Write out each line of the records that has "candidats" in it.

_ _ _

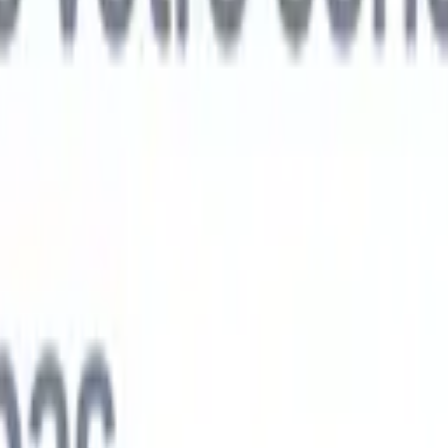
ts IA nouvelle génération
nalyse des CV
Entraînez un agent à reconnaître les champs personnalisé
V que vous analysez.
Agent de soumission de candidats
Laissez l'IA cré
e candidats soignée, prête à être envoyée par e-mail.
Agent de mise en
 CV
Générez des CV formatés par l'IA instantanément et enregistrez-les
 de présentation des candidats
Créez des e-mails de présentation de
oignés et personnalisés grâce à l'IA.
Solutions par secteur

_ _ _

◆ **SOLUTION TO THIS PROBLEM**
Agent de soumission de candidats
e candidats soignée, prête à être envoyée par e-mail.
 de présentation des candidats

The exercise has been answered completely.